» **DATA FOR THIS EXERCISE**
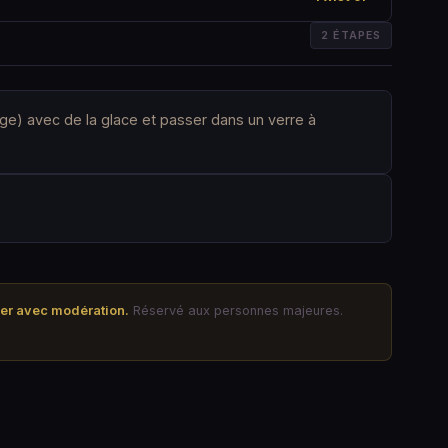
2 ÉTAPES
nge) avec de la glace et passer dans un verre à
mer avec modération.
Réservé aux personnes majeures.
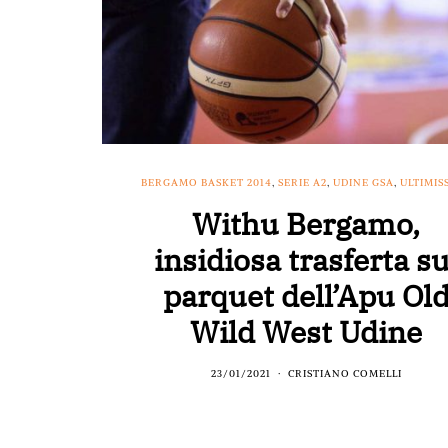
BERGAMO BASKET 2014
,
SERIE A2
,
UDINE GSA
,
ULTIMIS
Withu Bergamo,
insidiosa trasferta su
parquet dell’Apu Ol
Wild West Udine
23/01/2021
CRISTIANO COMELLI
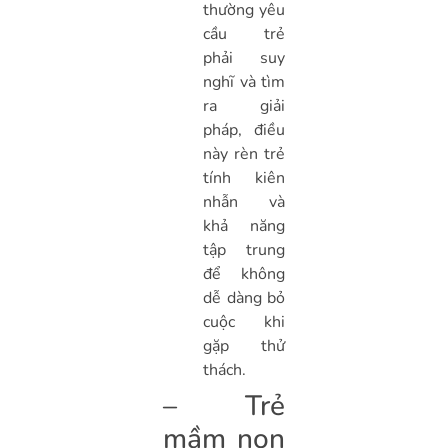
thường yêu
cầu trẻ
phải suy
nghĩ và tìm
ra giải
pháp, điều
này rèn trẻ
tính kiên
nhẫn và
khả năng
tập trung
để không
dễ dàng bỏ
cuộc khi
gặp thử
thách.
– Trẻ
mầm non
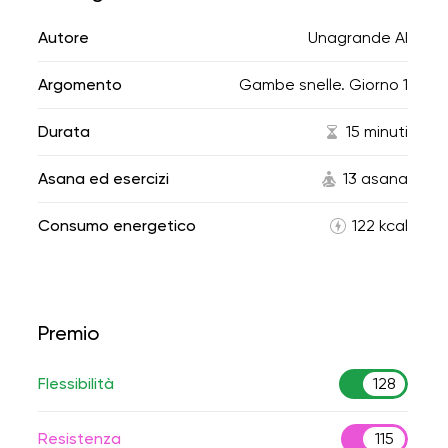
Autore
Unagrande AI
Argomento
Gambe snelle. Giorno 1
Durata
15 minuti
Asana ed esercizi
13 asana
Consumo energetico
122 kcal
Premio
Flessibilità
128
Resistenza
115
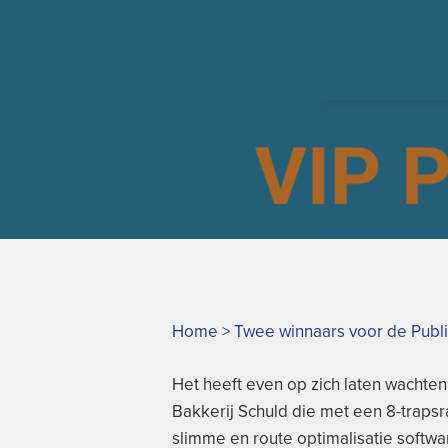
Home
>
Twee winnaars voor de Publi
Het heeft even op zich laten wachten
Bakkerij Schuld die met een 8-traps
slimme en route optimalisatie softw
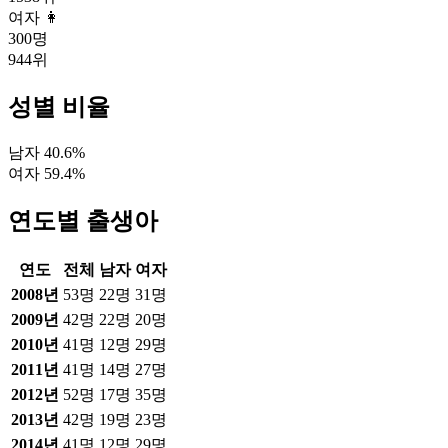
여자 👩
300
명
944
위
성별 비율
남자
40.6
%
여자
59.4
%
연도별 출생아
연도
전체
남자
여자
2008
년
53
명
22
명
31
명
2009
년
42
명
22
명
20
명
2010
년
41
명
12
명
29
명
2011
년
41
명
14
명
27
명
2012
년
52
명
17
명
35
명
2013
년
42
명
19
명
23
명
2014
년
41
명
12
명
29
명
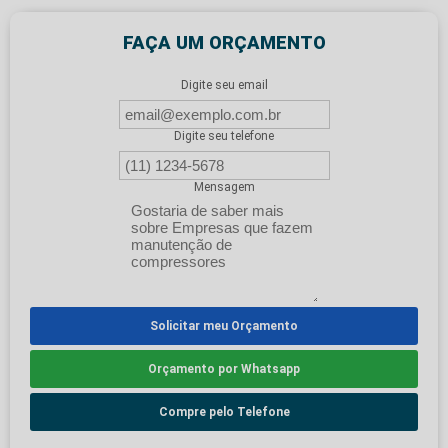
FAÇA UM ORÇAMENTO
Digite seu email
Digite seu telefone
Mensagem
Solicitar meu Orçamento
Orçamento por Whatsapp
Compre pelo Telefone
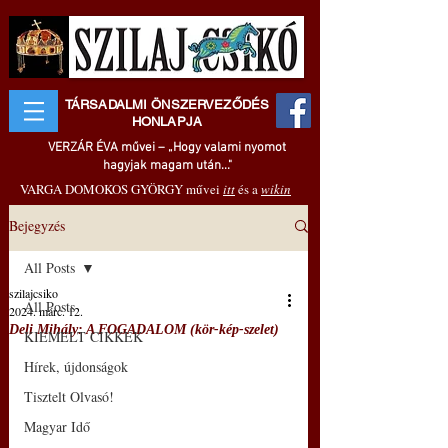
TÁRSADALMI ÖNSZERVEZŐDÉS
HONLAPJA
VERZÁR ÉVA művei – „Hogy valami nyomot
hagyjak magam után..."
VARGA DOMOKOS GYÖRGY művei
itt
és a
wikin
Bejegyzés
All Posts
szilajcsiko
All Posts
2024. márc. 12.
Deli Mihály: A FOGADALOM (kör-kép-szelet)
KIEMELT CIKKEK
Hírek, újdonságok
Tisztelt Olvasó!
Magyar Idő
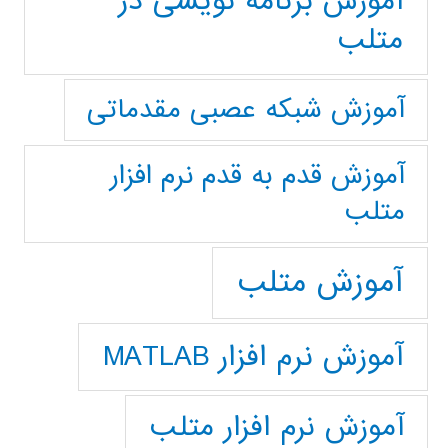
آموزش برنامه نویسی در
متلب
آموزش شبکه عصبی مقدماتی
آموزش قدم به قدم نرم افزار
متلب
آموزش متلب
آموزش نرم افزار MATLAB
آموزش نرم افزار متلب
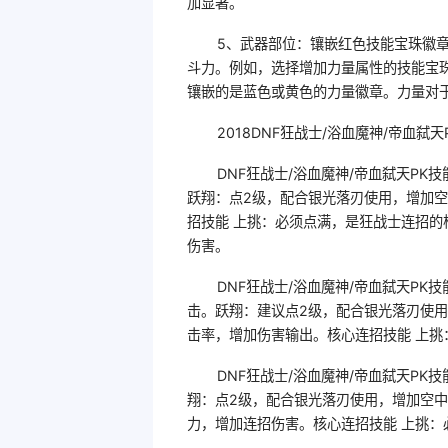
加显著。
5、武器部位：镶嵌红色技能宝珠徽
斗力。例如，选择增加力量属性的技能宝
镶嵌的是蓝色或黄色的力量徽章。力量对
2018DNF狂战士/浴血魔神/帝血弑
DNF狂战士/浴血魔神/帝血弑天P
跃翔：点2级，配合银光落刃使用，增加
招技能 上挑：必须点满，是狂战士连招
伤害。
DNF狂战士/浴血魔神/帝血弑天P
击。跃翔：建议点2级，配合银光落刃使
击率，增加伤害输出。核心连招技能 上
DNF狂战士/浴血魔神/帝血弑天P
翔：点2级，配合银光落刃使用，增加空
力，增加连招伤害。核心连招技能 上挑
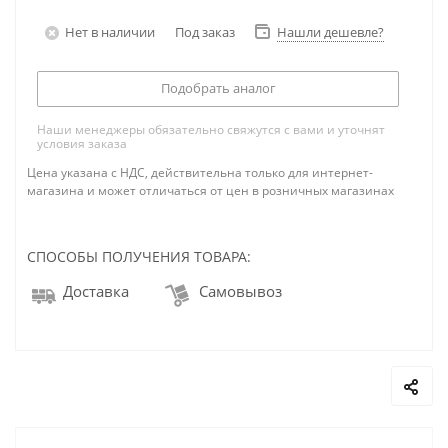
Нет в наличии
Под заказ
Нашли дешевле?
Подобрать аналог
Наши менеджеры обязательно свяжутся с вами и уточнят
условия заказа
Цена указана с НДС, действительна только для интернет-
магазина и может отличаться от цен в розничных магазинах
СПОСОБЫ ПОЛУЧЕНИЯ ТОВАРА:
Доставка
Самовывоз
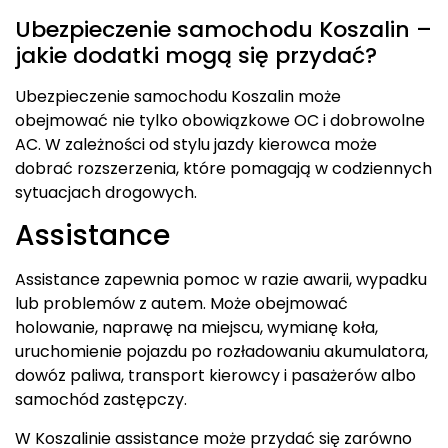
Ubezpieczenie samochodu Koszalin –
jakie dodatki mogą się przydać?
Ubezpieczenie samochodu Koszalin może
obejmować nie tylko obowiązkowe OC i dobrowolne
AC. W zależności od stylu jazdy kierowca może
dobrać rozszerzenia, które pomagają w codziennych
sytuacjach drogowych.
Assistance
Assistance zapewnia pomoc w razie awarii, wypadku
lub problemów z autem. Może obejmować
holowanie, naprawę na miejscu, wymianę koła,
uruchomienie pojazdu po rozładowaniu akumulatora,
dowóz paliwa, transport kierowcy i pasażerów albo
samochód zastępczy.
W Koszalinie assistance może przydać się zarówno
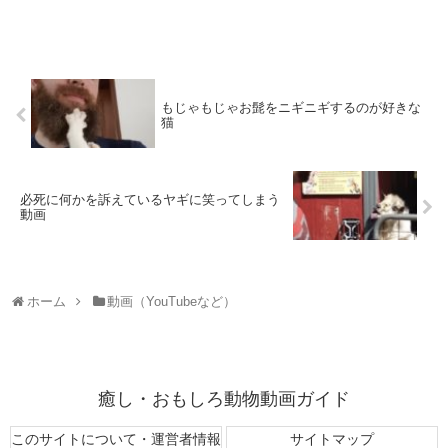
もじゃもじゃお髭をニギニギするのが好きな
猫
必死に何かを訴えているヤギに笑ってしまう
動画
ホーム
動画（YouTubeなど）
癒し・おもしろ動物動画ガイド
このサイトについて・運営者情報
サイトマップ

» **GOAL OF THE EXERCISE**
Give back the full listing above word for word, and let no picture through.

» **TASK ANSWER**
2 ÉTAPES
nge) avec de la glace et passer dans un verre à
mer avec modération.
Réservé aux personnes majeures.
BERGAMO BASKET 2014
,
SERIE A2
,
UDINE GSA
,
ULTIMIS
Withu Bergamo,
insidiosa trasferta su
parquet dell’Apu Ol
Wild West Udine
23/01/2021
CRISTIANO COMELLI
thường yêu
cầu trẻ
phải suy
nghĩ và tìm
ra giải
pháp, điều
này rèn trẻ
tính kiên
nhẫn và
khả năng
tập trung
để không
dễ dàng bỏ
cuộc khi
gặp thử
thách.
– Trẻ
mầm non
Autore
Unagrande AI
Argomento
Gambe snelle. Giorno 1
Durata
15 minuti
Asana ed esercizi
13 asana
Consumo energetico
122 kcal
Premio
Flessibilità
128
Resistenza
115
Home
>
Twee winnaars voor de Publi
Het heeft even op zich laten wachten
Bakkerij Schuld die met een 8-traps
slimme en route optimalisatie softw
여자 👩
300
명
944
위
성별 비율
남자
40.6
%
여자
59.4
%
연도별 출생아
연도
전체
남자
여자
2008
년
53
명
22
명
31
명
2009
년
42
명
22
명
20
명
2010
년
41
명
12
명
29
명
2011
년
41
명
14
명
27
명
2012
년
52
명
17
명
35
명
2013
년
42
명
19
명
23
명
2014
년
41
명
12
명
29
명
FAÇA UM ORÇAMENTO
Digite seu email
Digite seu telefone
Mensagem
Solicitar meu Orçamento
Orçamento por Whatsapp
Compre pelo Telefone
TÁRSADALMI ÖNSZERVEZŐDÉS
HONLAPJA
VERZÁR ÉVA művei – „Hogy valami nyomot
hagyjak magam után..."
VARGA DOMOKOS GYÖRGY művei
itt
és a
wikin
Bejegyzés
All Posts
szilajcsiko
All Posts
2024. márc. 12.
Deli Mihály: A FOGADALOM (kör-kép-szelet)
KIEMELT CIKKEK
Hírek, újdonságok
Tisztelt Olvasó!
Magyar Idő
آموزش برنامه نویسی در
متلب
آموزش شبکه عصبی مقدماتی
آموزش قدم به قدم نرم افزار
متلب
آموزش متلب
آموزش نرم افزار MATLAB
آموزش نرم افزار متلب
加显著。
5、武器部位：镶嵌红色技能宝珠徽
斗力。例如，选择增加力量属性的技能宝
镶嵌的是蓝色或黄色的力量徽章。力量对
2018DNF狂战士/浴血魔神/帝血弑
DNF狂战士/浴血魔神/帝血弑天P
跃翔：点2级，配合银光落刃使用，增加
招技能 上挑：必须点满，是狂战士连招
伤害。
DNF狂战士/浴血魔神/帝血弑天P
击。跃翔：建议点2级，配合银光落刃使
击率，增加伤害输出。核心连招技能 上
DNF狂战士/浴血魔神/帝血弑天P
翔：点2级，配合银光落刃使用，增加空
力，增加连招伤害。核心连招技能 上挑
Нет в наличии
Под заказ
Нашли дешевле?
Подобрать аналог
Наши менеджеры обязательно свяжутся с вами и уточнят
условия заказа
Цена указана с НДС, действительна только для интернет-
магазина и может отличаться от цен в розничных магазинах
СПОСОБЫ ПОЛУЧЕНИЯ ТОВАРА:
Доставка
Самовывоз
Ubezpieczenie samochodu Koszalin –
jakie dodatki mogą się przydać?
Ubezpieczenie samochodu Koszalin może
obejmować nie tylko obowiązkowe OC i dobrowolne
AC. W zależności od stylu jazdy kierowca może
dobrać rozszerzenia, które pomagają w codziennych
sytuacjach drogowych.
Assistance
Assistance zapewnia pomoc w razie awarii, wypadku
lub problemów z autem. Może obejmować
holowanie, naprawę na miejscu, wymianę koła,
uruchomienie pojazdu po rozładowaniu akumulatora,
dowóz paliwa, transport kierowcy i pasażerów albo
samochód zastępczy.
W Koszalinie assistance może przydać się zarówno
もじゃもじゃお髭をニギニギするのが好きな
猫
必死に何かを訴えているヤギに笑ってしまう
動画
ホーム
動画（YouTubeなど）
癒し・おもしろ動物動画ガイド
このサイトについて・運営者情報
サイトマップ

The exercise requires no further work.